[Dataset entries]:
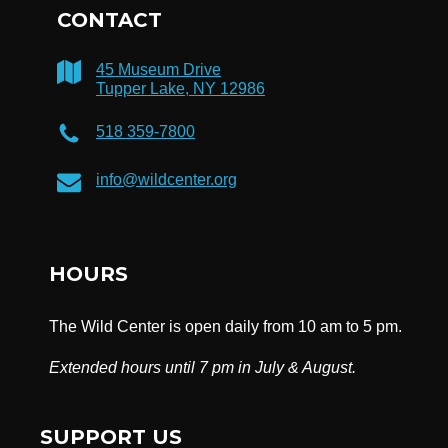
CONTACT
45 Museum Drive
Tupper Lake, NY 12986
518 359-7800
info@wildcenter.org
HOURS
The Wild Center is open daily from 10 am to 5 pm.
Extended hours until 7 pm in July & August.
SUPPORT US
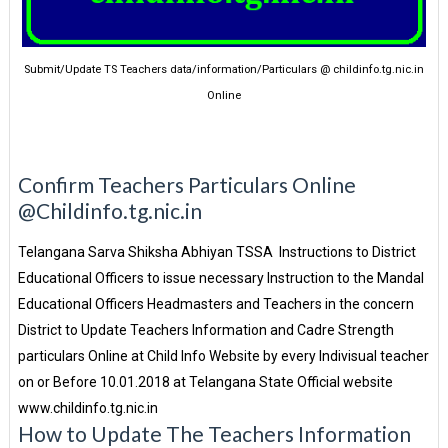
Submit/Update TS Teachers data/information/Particulars @ childinfo.tg.nic.in
Online
Confirm Teachers Particulars Online
@Childinfo.tg.nic.in
Telangana Sarva Shiksha Abhiyan TSSA Instructions to District
Educational Officers to issue necessary Instruction to the Mandal
Educational Officers Headmasters and Teachers in the concern
District to Update Teachers Information and Cadre Strength
particulars Online at Child Info Website by every Indivisual teacher
on or Before 10.01.2018 at Telangana State Official website
www.childinfo.tg.nic.in
How to Update The Teachers Information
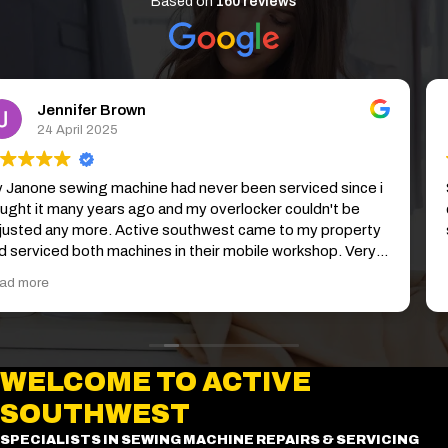
Based on
160 reviews
Zoe Fowler
1 April 2025
So easy to arrange, my sewing Machine was picked up and
delivered back without me leaving the house. Excellent
service and my machine is running smoothly again.
WELCOME TO ACTIVE
SOUTHWEST
SPECIALISTS IN SEWING MACHINE REPAIRS & SERVICING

[What is required]:
Could you retype every line above exactly as it appears, skipping the pictures?

[Solution to the exercise]:
CONTACT
45 Museum Drive
Tupper Lake, NY 12986
518 359-7800
info@wildcenter.org
HOURS
The Wild Center is open daily from 10 am to 5 pm.
Extended hours until 7 pm in July & August.
SUPPORT US
Submit/Update TS Teachers data/information/Particulars @ childinfo.tg.nic.in
Online
Confirm Teachers Particulars Online
@Childinfo.tg.nic.in
Telangana Sarva Shiksha Abhiyan TSSA Instructions to District
Educational Officers to issue necessary Instruction to the Mandal
Educational Officers Headmasters and Teachers in the concern
District to Update Teachers Information and Cadre Strength
particulars Online at Child Info Website by every Indivisual teacher
on or Before 10.01.2018 at Telangana State Official website
www.childinfo.tg.nic.in
How to Update The Teachers Information
Based on
160 reviews
Zoe Fowler
1 April 2025
So easy to arrange, my sewing Machine was picked up and
delivered back without me leaving the house. Excellent
service and my machine is running smoothly again.
WELCOME TO ACTIVE
SOUTHWEST
SPECIALISTS IN SEWING MACHINE REPAIRS & SERVICING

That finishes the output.